To resolve the APD state, an administrative port toggle (shut/no-shut) was performed on the Edge switches of both fabrics, which successfully brought the paths back online.

/var/run/log/vmkernel.log
2025-11-13T22:25:30.916Z Wa(180) vmkwarning: cpu60:2098617)WARNING: lpfc : vmhba2 lpfc_mbx_cmpl_read_topology:1800: 1305 Link Down Event x6 received Data: x6 x20 x400220 x0
2025-11-13T22:25:37.693Z In(182) vmkernel: cpu60:2098617)lpfc : vmhba2 lpfc_mbx_cmpl_read_topology:1759: 1303 Link Up Event x7 received Data: x7 x0 x90 x0 x0 -----> Fabric B edge switch port reset
2025-11-13T22:26:03.941Z Wa(180) vmkwarning: cpu0:2098630)WARNING: lpfc : vmhba1 lpfc_mbx_cmpl_read_topology:1800: 1305 Link Down Event x6 received Data: x6 x20 x400220 x0
2025-11-13T22:26:11.774Z In(182) vmkernel: cpu30:2098630)lpfc : vmhba1 lpfc_mbx_cmpl_read_topology:1759: 1303 Link Up Event x7 received Data: x7 x0 x90 x0 x0 -----> Fabric A edge switch port reset

2025-11-13T22:25:38.093Z In(182) vmkernel: cpu42:2098030)StorageApdHandlerEv: 113: Device or filesystem with identifier [naa.xxxxxxxxxxxxxxxxxxxxxxxxxxx] has exited the All Paths Down state.

Resolution

As the logs indicate, the ESXi host did not receive the necessary state change notifications from the fabric.

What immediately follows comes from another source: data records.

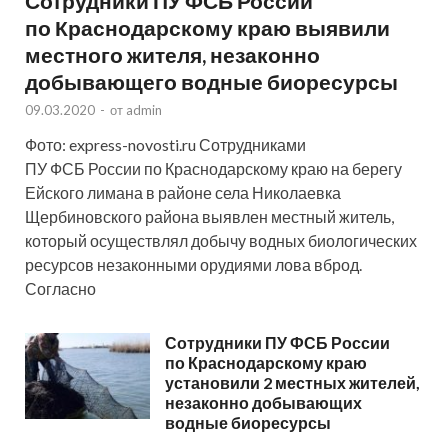
Сотрудники ПУ ФСБ России
по Краснодарскому краю выявили
местного жителя, незаконно
добывающего водные биоресурсы
09.03.2020
-
от
admin
Фото: express-novosti.ru Сотрудниками
ПУ ФСБ России по Краснодарскому краю на берегу
Ейского лимана в районе села Николаевка
Щербиновского района выявлен местный житель,
который осуществлял добычу водных биологических
ресурсов незаконными орудиями лова вброд.
Согласно
Сотрудники ПУ ФСБ России
по Краснодарскому краю
установили 2 местных жителей,
незаконно добывающих
водные биоресурсы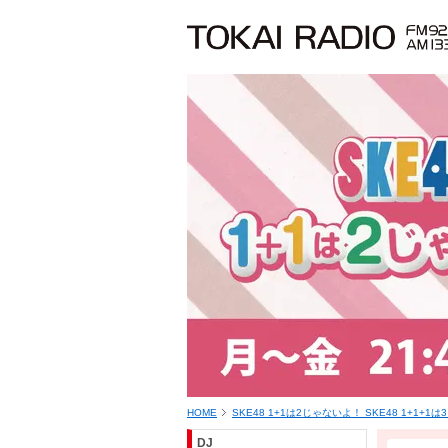
HOME
SKE48 1+1は2じゃないよ！ SKE48 1+1+1
DJ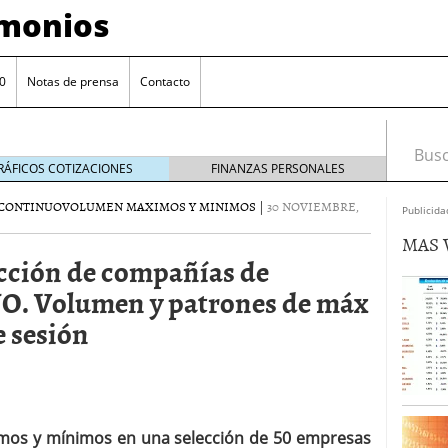
imonios
0
Notas de prensa
Contacto
Busca
RÁFICOS COTIZACIONES
FINANZAS PERSONALES
CONTINUO
VOLUMEN MAXIMOS Y MINIMOS
|
30 NOVIEMBRE,
Publicida
MAS 
ección de compañías de
Volumen y patrones de máx
e sesión
as con eToro
febrero 24, 2014
Distancia de los valores de IBEX35 a m?ximos
ximos y mínimos en una selección de 50 empresas
ogresivo alejamiento global de m?ximos anuales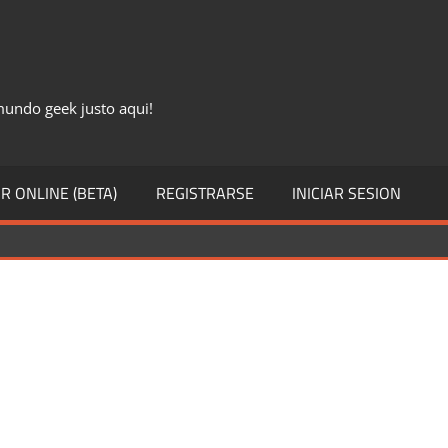
 mundo geek justo aqui!
R ONLINE (BETA)
REGISTRARSE
INICIAR SESION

This issue requires analysis by the switch hardware vendor.

Engage your Fibre Channel Switch Vendor to investigate why Registered State Change Notifications (RSCNs) were not correctly propagated to the Edge switch ports when the Core switch came back online.